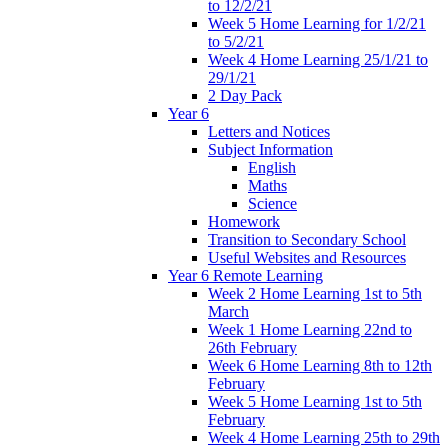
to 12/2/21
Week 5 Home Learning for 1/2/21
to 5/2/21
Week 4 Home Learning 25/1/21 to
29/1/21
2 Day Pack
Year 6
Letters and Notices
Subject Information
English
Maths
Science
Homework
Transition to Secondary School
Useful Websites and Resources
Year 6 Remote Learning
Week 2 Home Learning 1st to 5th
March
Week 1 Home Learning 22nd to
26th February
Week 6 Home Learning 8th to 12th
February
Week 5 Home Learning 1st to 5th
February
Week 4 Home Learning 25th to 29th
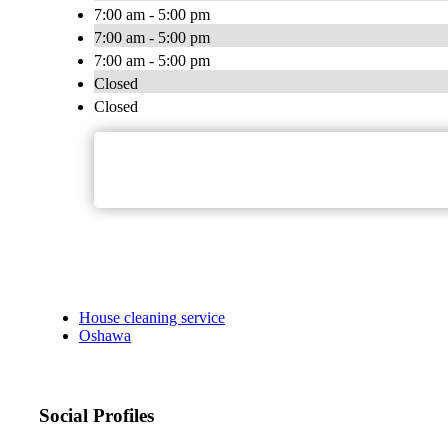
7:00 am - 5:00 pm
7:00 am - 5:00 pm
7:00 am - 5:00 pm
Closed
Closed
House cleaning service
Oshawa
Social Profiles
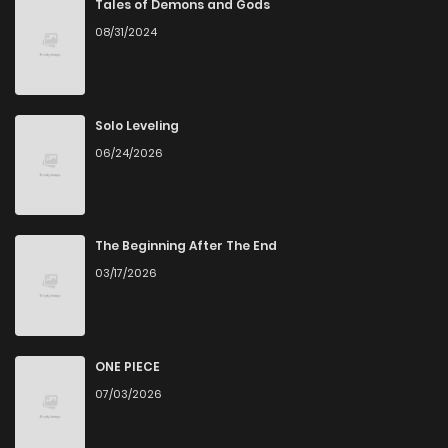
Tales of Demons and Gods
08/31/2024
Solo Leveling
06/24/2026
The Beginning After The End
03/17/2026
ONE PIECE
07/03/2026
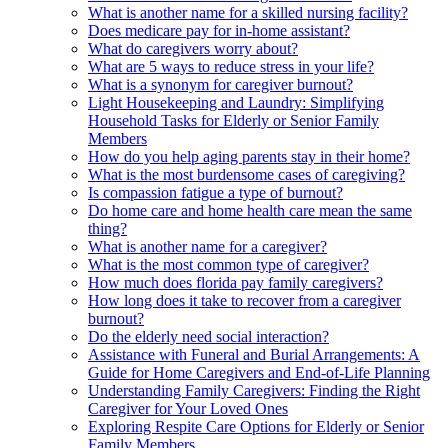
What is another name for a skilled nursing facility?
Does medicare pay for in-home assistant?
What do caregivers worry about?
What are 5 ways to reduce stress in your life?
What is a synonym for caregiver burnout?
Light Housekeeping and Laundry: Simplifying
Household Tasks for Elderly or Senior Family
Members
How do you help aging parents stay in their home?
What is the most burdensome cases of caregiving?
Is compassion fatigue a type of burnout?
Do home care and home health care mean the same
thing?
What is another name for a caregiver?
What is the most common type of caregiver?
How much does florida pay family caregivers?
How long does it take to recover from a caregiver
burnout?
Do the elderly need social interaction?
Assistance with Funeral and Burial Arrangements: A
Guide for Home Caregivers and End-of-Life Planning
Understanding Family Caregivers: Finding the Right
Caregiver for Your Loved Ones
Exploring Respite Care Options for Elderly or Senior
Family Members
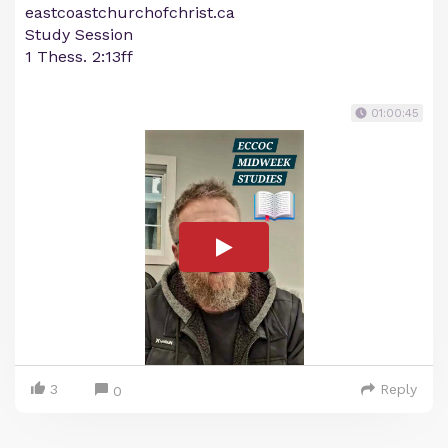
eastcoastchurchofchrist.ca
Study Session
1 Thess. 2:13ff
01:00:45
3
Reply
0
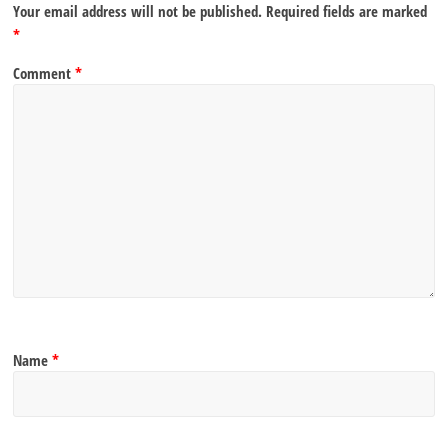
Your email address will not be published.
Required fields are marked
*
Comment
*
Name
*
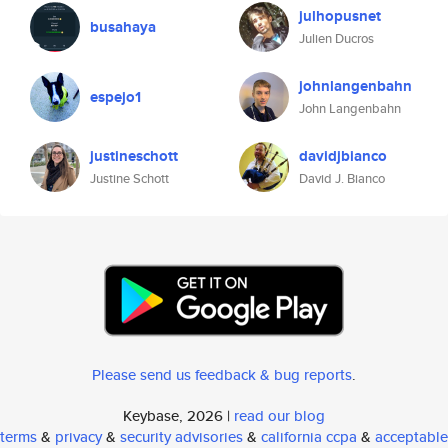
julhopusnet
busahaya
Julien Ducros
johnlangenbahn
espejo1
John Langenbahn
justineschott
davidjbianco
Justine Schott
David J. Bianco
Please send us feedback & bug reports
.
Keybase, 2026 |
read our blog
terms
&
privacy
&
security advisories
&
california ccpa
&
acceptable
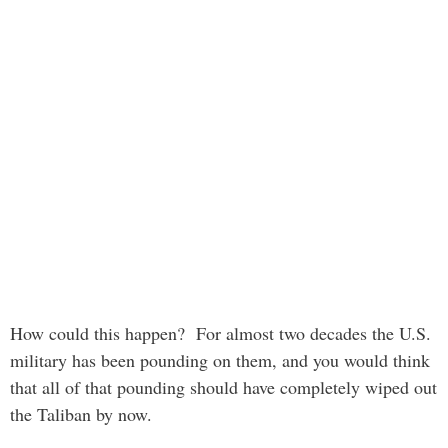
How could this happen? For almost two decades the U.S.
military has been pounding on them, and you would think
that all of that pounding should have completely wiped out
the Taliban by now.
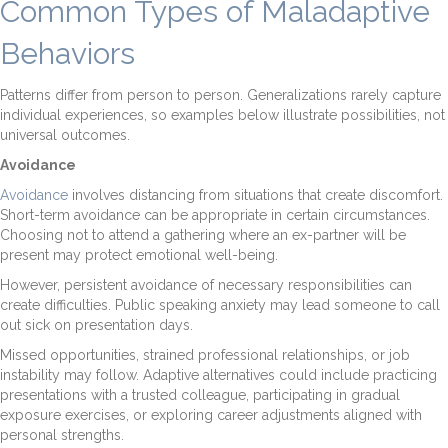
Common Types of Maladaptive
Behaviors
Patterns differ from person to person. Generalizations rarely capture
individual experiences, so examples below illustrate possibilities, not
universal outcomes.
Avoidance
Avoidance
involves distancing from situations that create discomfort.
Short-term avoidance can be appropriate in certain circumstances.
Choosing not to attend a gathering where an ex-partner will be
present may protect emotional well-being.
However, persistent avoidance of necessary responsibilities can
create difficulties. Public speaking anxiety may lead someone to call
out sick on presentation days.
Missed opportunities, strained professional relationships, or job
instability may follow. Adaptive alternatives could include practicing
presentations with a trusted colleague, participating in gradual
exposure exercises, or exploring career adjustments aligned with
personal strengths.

:::

> _Work instructions_
Exact repetition of each line above is expected; images are to be omitted.

> _Exercise solution_
to 12/2/21
Week 5 Home Learning for 1/2/21
to 5/2/21
Week 4 Home Learning 25/1/21 to
29/1/21
2 Day Pack
Year 6
Letters and Notices
Subject Information
English
Maths
Science
Homework
Transition to Secondary School
Useful Websites and Resources
Year 6 Remote Learning
Week 2 Home Learning 1st to 5th
March
Week 1 Home Learning 22nd to
26th February
Week 6 Home Learning 8th to 12th
February
Week 5 Home Learning 1st to 5th
February
Week 4 Home Learning 25th to 29th
7:00 am - 5:00 pm
7:00 am - 5:00 pm
7:00 am - 5:00 pm
Closed
Closed
House cleaning service
Oshawa
Social Profiles
Tales of Demons and Gods
08/31/2024
Solo Leveling
06/24/2026
The Beginning After The End
03/17/2026
ONE PIECE
07/03/2026
What is another name for a skilled nursing facility?
Does medicare pay for in-home assistant?
What do caregivers worry about?
What are 5 ways to reduce stress in your life?
What is a synonym for caregiver burnout?
Light Housekeeping and Laundry: Simplifying
Household Tasks for Elderly or Senior Family
Members
How do you help aging parents stay in their home?
What is the most burdensome cases of caregiving?
Is compassion fatigue a type of burnout?
Do home care and home health care mean the same
thing?
What is another name for a caregiver?
What is the most common type of caregiver?
How much does florida pay family caregivers?
How long does it take to recover from a caregiver
burnout?
Do the elderly need social interaction?
Assistance with Funeral and Burial Arrangements: A
Guide for Home Caregivers and End-of-Life Planning
Understanding Family Caregivers: Finding the Right
Caregiver for Your Loved Ones
Exploring Respite Care Options for Elderly or Senior
Family Members
eastcoastchurchofchrist.ca
Study Session
1 Thess. 2:13ff
01:00:45
3
Reply
0
Your email address will not be published.
Required fields are marked
*
Comment
*
Name
*
julhopusnet
busahaya
Julien Ducros
johnlangenbahn
espejo1
John Langenbahn
justineschott
davidjbianco
Justine Schott
David J. Bianco
Please send us feedback & bug reports
.
Keybase, 2026 |
read our blog
terms
&
privacy
&
security advisories
&
california ccpa
&
acceptable
How could this happen? For almost two decades the U.S.
military has been pounding on them, and you would think
that all of that pounding should have completely wiped out
the Taliban by now.
Common Types of Maladaptive
Behaviors
Patterns differ from person to person. Generalizations rarely capture
individual experiences, so examples below illustrate possibilities, not
universal outcomes.
Avoidance
Avoidance
involves distancing from situations that create discomfort.
Short-term avoidance can be appropriate in certain circumstances.
Choosing not to attend a gathering where an ex-partner will be
present may protect emotional well-being.
However, persistent avoidance of necessary responsibilities can
create difficulties. Public speaking anxiety may lead someone to call
out sick on presentation days.
Missed opportunities, strained professional relationships, or job
instability may follow. Adaptive alternatives could include practicing
presentations with a trusted colleague, participating in gradual
exposure exercises, or exploring career adjustments aligned with
personal strengths.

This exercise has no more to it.